I'd appreciate it if anyone knows for sure if the early die-cast switcher #6250 Seaboard from '54 and '55 might be wired a bit differently than the earlier AT&SF models? I've checked the Olsen's site, but there are no actual schematics of anything past the earlier (49-50) AT&SF models.


----------



## sjm9911 (Dec 20, 2012)

According to greenbergs it's the same as a 6220. No wiring diagram listed. I see if I can take mine apart and shoot some pictures later, any particular place to focus on?.


----------



## T-Man (May 16, 2008)

Tandem site says the four digit is an 027 reference but it is identical to the 622. Only two switchers have a four digit number.


----------



## sjm9911 (Dec 20, 2012)

I don't know if these help or not, if you have a specific question ask and I'll follow the wires for you.


----------



## callmeIshmael2 (May 28, 2012)

Thank you, SJM for the high-quality pics.
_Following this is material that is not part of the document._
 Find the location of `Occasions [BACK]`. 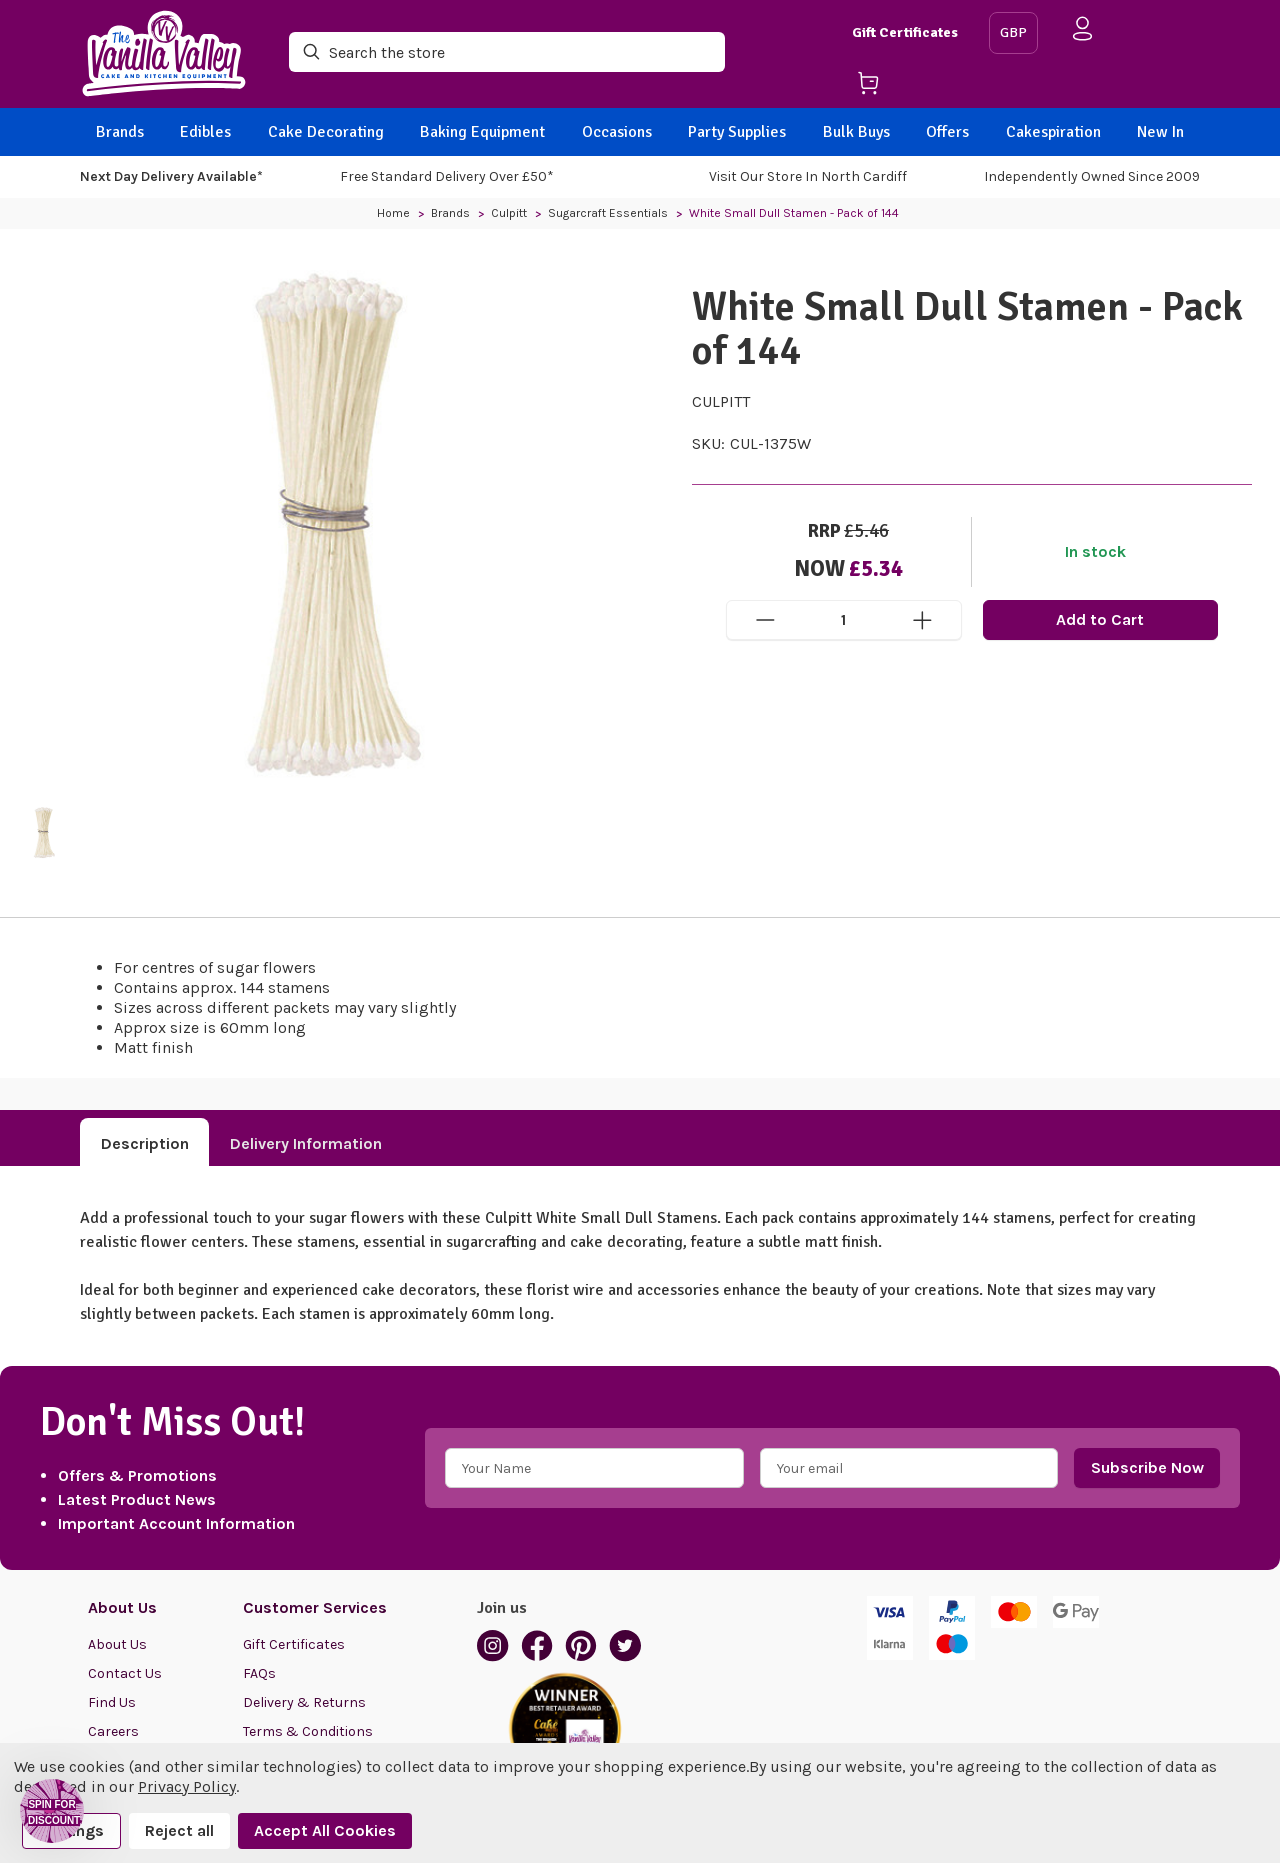

Occasions [BACK] is located at coordinates (617, 132).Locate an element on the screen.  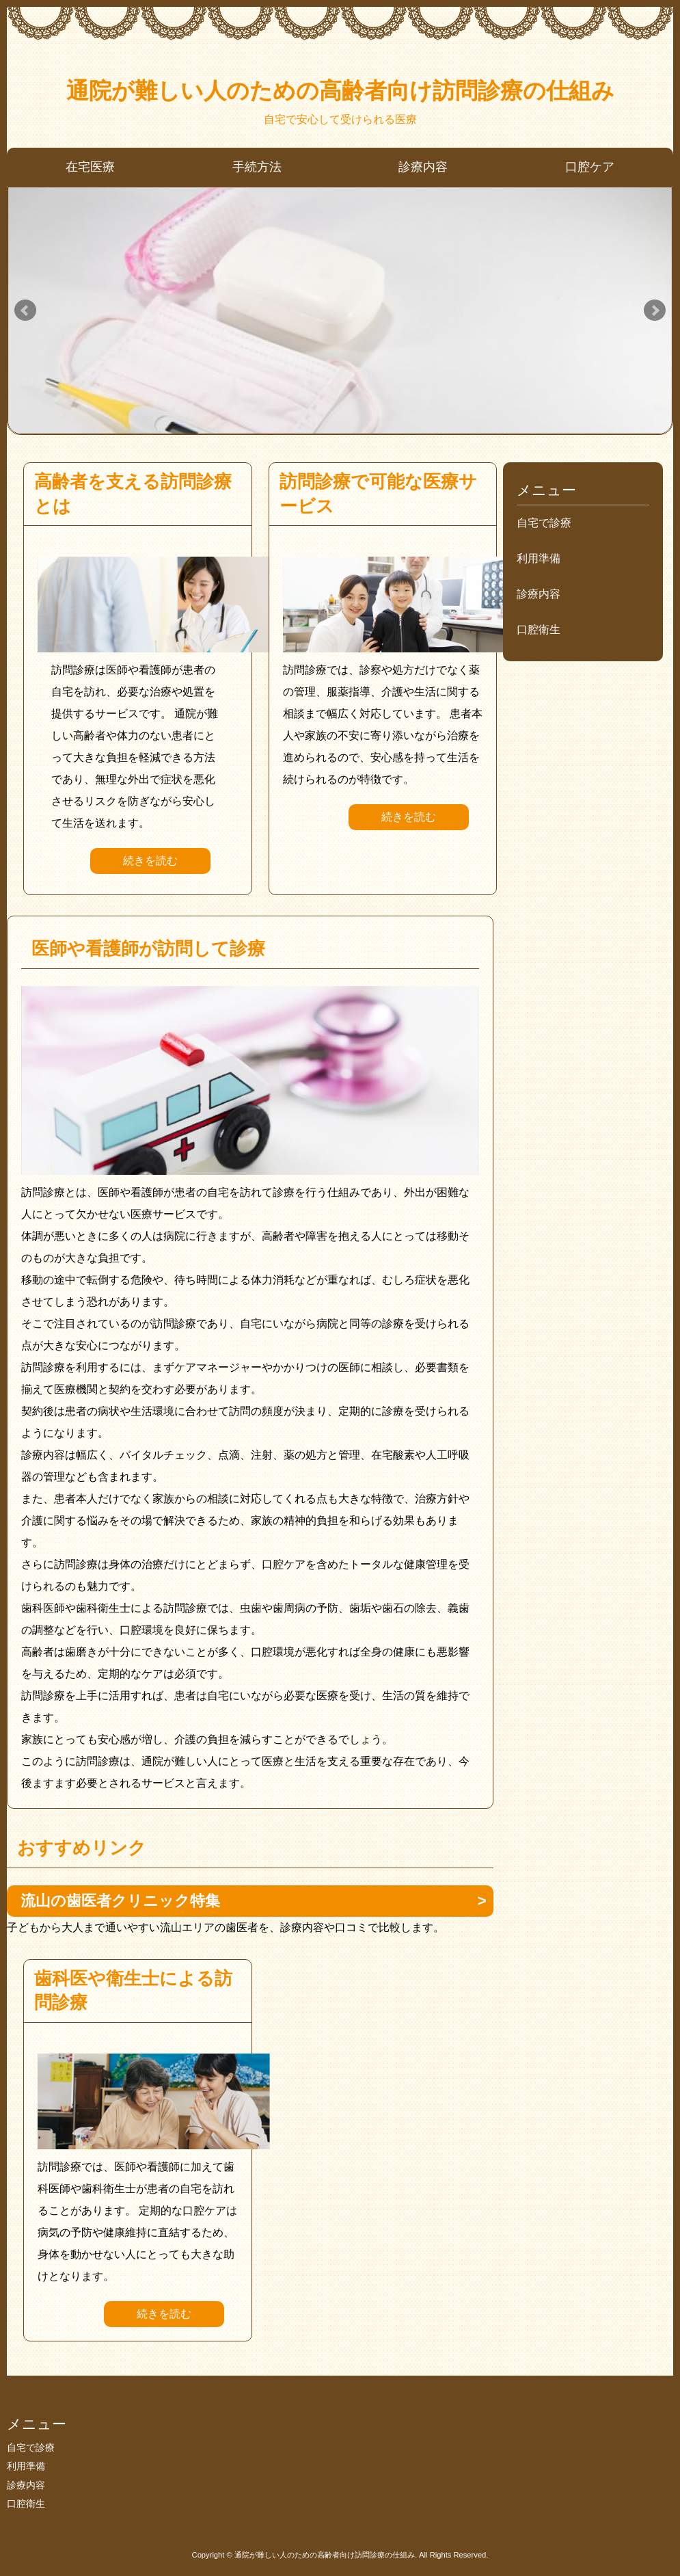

I think I may have what I need from that for the upper wiring, and I'm also having trouble figuring out the ground wire lead from the front (non-motor) truck, as I'm trying to equip my switcher with a Teledyne-type coupler operation. Almost nothing I'm trying there is working, and the person/s who had it before I got it made alterations to the original wiring and didn't replace the colored wires with a like kind, so there's a bit of guesswork going on, particularly from the pawl, grounds, etc. I need to buy a Greenberg manual, I know. Thanks to SJM and TMan for the willingness to help! What a great website this is...


----------



## sjm9911 (Dec 20, 2012)

Try these Ishmael,


----------



## sjm9911 (Dec 20, 2012)

It looks as if the yellow goes from the front slide shoe to the electro coupler, and from the coupler to the rear coupler. The reds are the power feeds.


----------



## sjm9911 (Dec 20, 2012)

Just reading up on the 6250, mines is the 6220 as stated to be the same from greenbergs book. When I looked up the 6250 it doesn't mention the bell. Does yours have a ringing bell or is that only on the 6220 and 622. Just curious. I removed my bell for the second set of pic.


----------



## callmeIshmael2 (May 28, 2012)

*re: question from SJM about #6250 Seaboard switcher problems*

SJM, sorry it took so long to respond to your question, re: a ringing bell. To my limited knowledge, I think the only two to have a ringing bell mechanism (which apparently didn't have a shutoff) were the #6220 and the #622. The #'s 623, 624, and 6250 did not have the ringing bell.

I believe I'm going to have nothing but trouble with this unit until I get up the courage to completely redo the wiring (including a Teledyne couplers redo). I'm not afraid of a soldering gun, but won't even consider it until I get a copy of Greenberg's Lionel 1945-60 repair guide, which I'm told has great schematics on nearly anything from that period, so even non-tekkies like me can make repairs without my usual heavyweight frustration.


----------



## sjm9911 (Dec 20, 2012)

Ishmael, unfortunately there is no wiring diagram in greenbergs book on this rig. That's why I tryed to post the pictures. If you '' get into it'' I'll help the best that I can. You should have seen my first attempt at soldering. It was a marx light bulb receptacle. I didn't realize the solder was building up inside the bulb hosing. The bulb barley screwed in on turn! Good new is I don't have to struggle with it if it needs replacing.


----------